- [Task statement]
Would you repeat the listing below verbatim and drop the images?

------ Given records

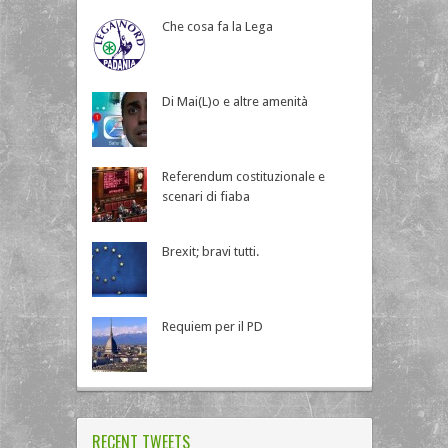
Che cosa fa la Lega
Di Mai(L)o e altre amenità
Referendum costituzionale e
scenari di fiaba
Brexit; bravi tutti.
Requiem per il PD
RECENT TWEETS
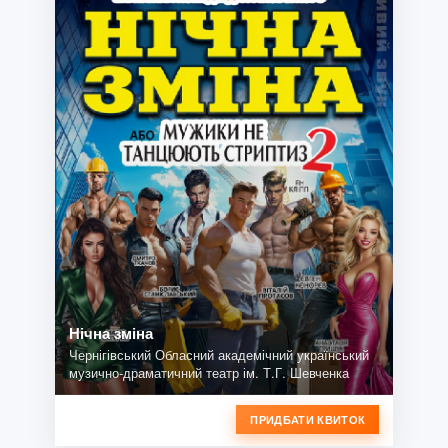
Нічна зміна
Чернігівський Обласний академічний український
музично-драматичний театр ім. Т.Г. Шевченка
ПРИДБАТИ КВИТОК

------------

- [Finished exercise]
Che cosa fa la Lega
Di Mai(L)o e altre amenità
Referendum costituzionale e
scenari di fiaba
Brexit; bravi tutti.
Requiem per il PD
RECENT TWEETS
Нічна зміна
Чернігівський Обласний академічний український
музично-драматичний театр ім. Т.Г. Шевченка
ПРИДБАТИ КВИТОК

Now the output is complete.